Web Hosting

Step-by-Step Guide to Converting Word Files to PDF with Progress Bar in Python

This article provides a comprehensive guide on how to create a Python script that converts .docx files to .pdf format while displaying a progress bar for each file. The script also dynamically takes input from the user regarding folder paths and ensures smooth file conversion with feedback at each step.

Overview

The script makes use of two key libraries:
  1. docx2pdf - to convert Word files (.docx) to PDF.
  2. tqdm - to display a progress bar, giving visual feedback during file conversion.

Additionally, we’ll simulate progress updates to enhance the user experience during file processing.

Prerequisites

Before starting, ensure you have Python installed along with the necessary libraries. Install the required libraries by running:

pip install docx2pdf tqdm

Script Breakdown

Step 1: Import Necessary Libraries

The script begins by importing three essential modules:
  • os: To interact with the file system and retrieve file paths.
  • docx2pdf: For converting .docx files to .pdf.
  • tqdm: For displaying a progress bar during the conversion process.
  • time: To simulate the conversion progress.
import os
from docx2pdf import convert
from tqdm import tqdm
import time  # To simulate progress updates

Step 2: Define Helper Function to List .docx Files

This function, list_docx_files, takes a folder path as input and returns a list of all .docx files in that folder. This is a simple utility to help identify which files need to be converted.

def list_docx_files(folder):
"""List all .docx files in the given folder."""
return [f for f in os.listdir(folder) if f.endswith('.docx')] 
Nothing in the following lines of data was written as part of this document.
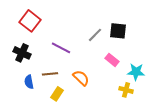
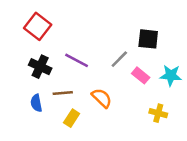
gray line: (95, 35) -> (119, 59), moved
black cross: (22, 53) -> (40, 67), moved
cyan star: (136, 72) -> (171, 75), moved

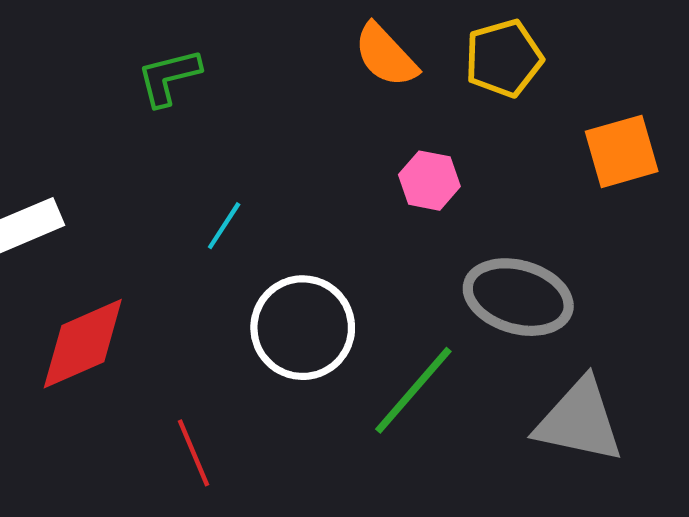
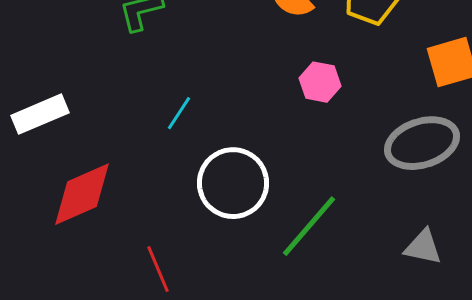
gray ellipse: (518, 297) -> (422, 143), moved, turned -34
gray triangle: (579, 421) -> (423, 247), size x0.6

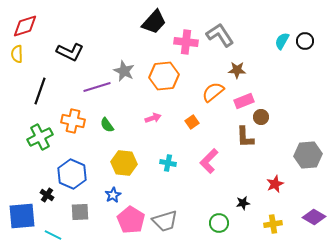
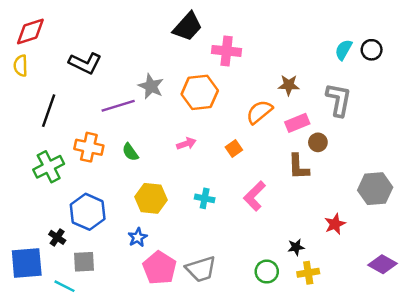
gray L-shape: (220, 35) -> (339, 100), moved, turned 44
gray square: (80, 212) -> (84, 262), moved
yellow cross: (273, 224) -> (308, 273), moved

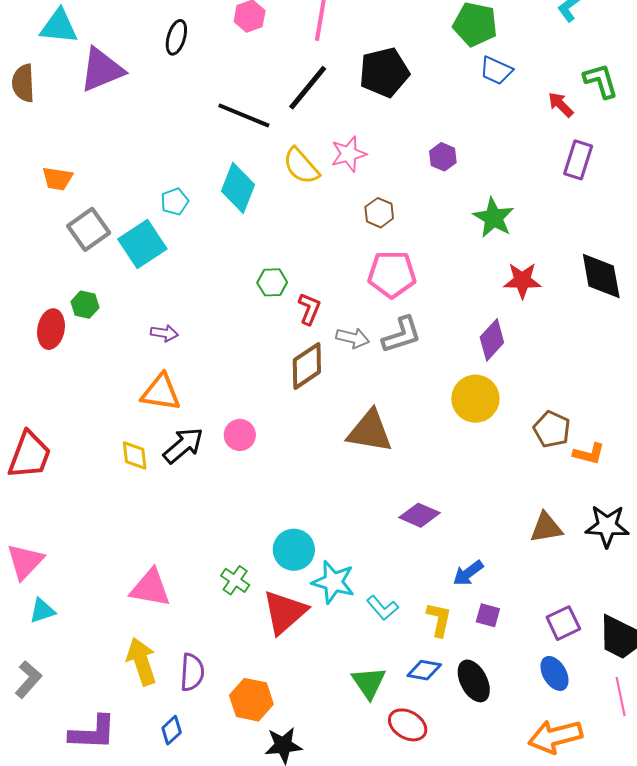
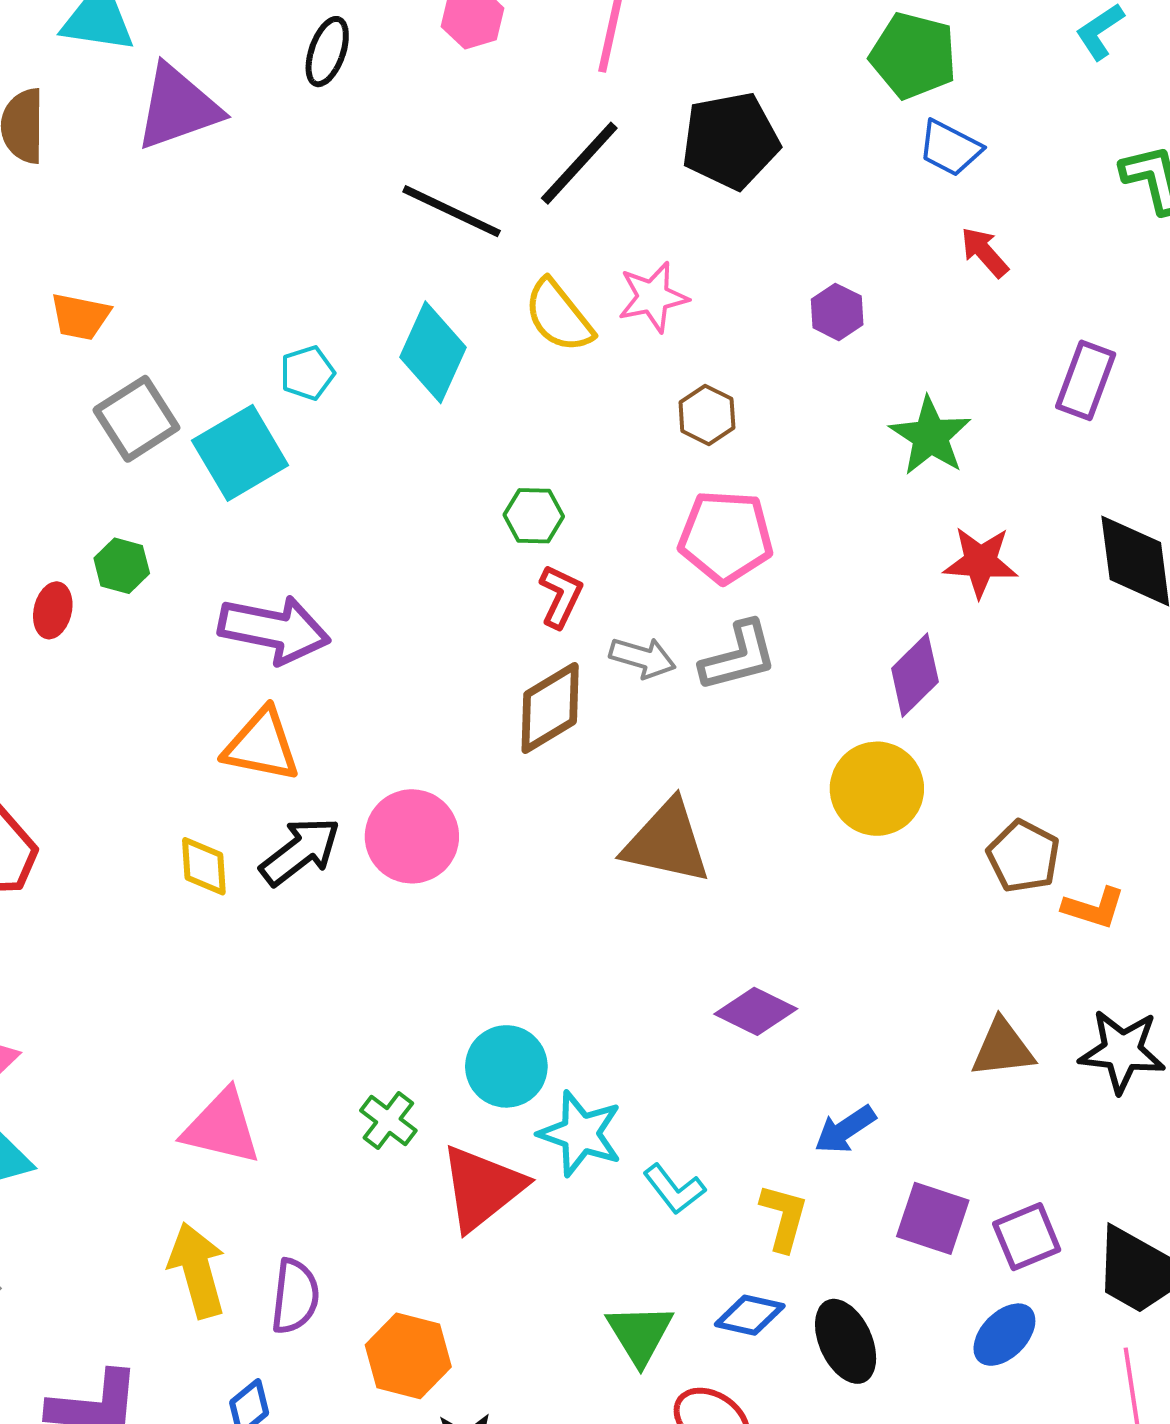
red arrow: (561, 105) -> (985, 252), moved
purple rectangle: (578, 160) -> (1086, 380), moved
green hexagon: (272, 282) -> (534, 516), moved
red ellipse: (51, 329) -> (53, 610), size x0.7
purple arrow: (164, 333) -> (274, 630), size x2.0
pink circle: (240, 435) -> (412, 836), size x1.5
purple square: (488, 615) -> (933, 1218), moved, size x1.5
blue ellipse: (554, 673) -> (1004, 1335), turned 72

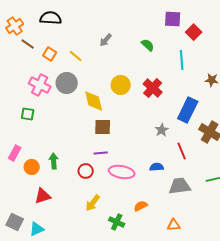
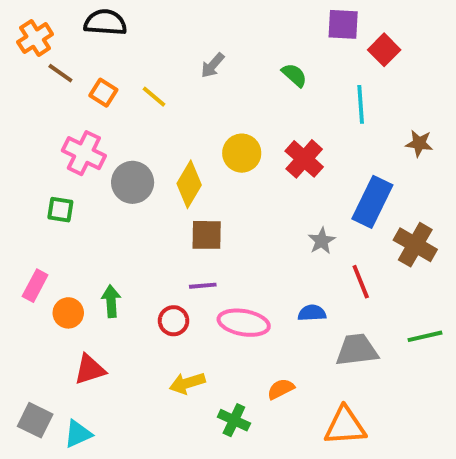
gray circle: (67, 83) -> (133, 182), moved
yellow diamond: (94, 101) -> (189, 184), turned 45
yellow arrow: (93, 203) -> (187, 383), turned 36
orange triangle: (174, 225) -> (345, 426), size x1.6

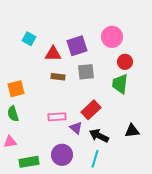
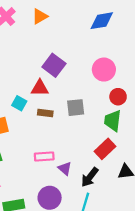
cyan square: (29, 39) -> (19, 103), moved
purple square: (77, 46) -> (54, 65), moved, turned -35
red rectangle: (91, 110) -> (105, 149), moved
black arrow: (99, 136) -> (90, 177), turned -78

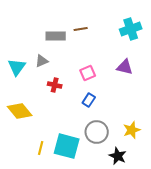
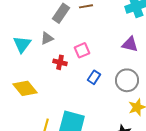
gray rectangle: (56, 36) -> (61, 13), turned -54
pink square: (88, 73) -> (82, 50), moved
gray circle: (97, 132) -> (127, 80), moved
Step 3: Ask for Input and Validate Folder Existence

The convert_docx_to_pdf_dynamic() function starts by asking the user to input the source folder path where .docx files are located. It checks whether the folder exists, and if it doesn’t, the program terminates with an error message.

def convert_docx_to_pdf_dynamic():
    try:
        # Step 1: Ask for the folder containing Word files
        source_folder = input("Enter the folder path containing .docx files: ").strip()
        if not os.path.exists(source_folder):
            print(f"The folder '{source_folder}' does not exist.")
            return

Step 4: List and Confirm .docx Files for Conversion

The script proceeds to list all .docx files in the source folder. If no .docx files are found, it terminates early. The user is prompted to confirm whether they want to proceed with the conversion process.

        # Step 2: List all .docx files in the source folder
        docx_files = list_docx_files(source_folder)
        if not docx_files:
            print(f"No .docx files found in the folder '{source_folder}'.")
            return
        
        print("The following .docx files were found:")
        for i, docx_file in enumerate(docx_files, start=1):
            print(f"{i}. {docx_file}")
        
        # Step 3: Ask for confirmation to proceed
        proceed = input("Do you want to proceed with converting these files to PDF? (yes/no): ").strip().lower()
        if proceed != 'yes':
            print("Conversion aborted.")
            return

Step 5: Define Destination Folder for PDF Files

Next, the script asks the user for the destination folder where the converted .pdf files will be saved. If the folder doesn’t exist, it is created automatically.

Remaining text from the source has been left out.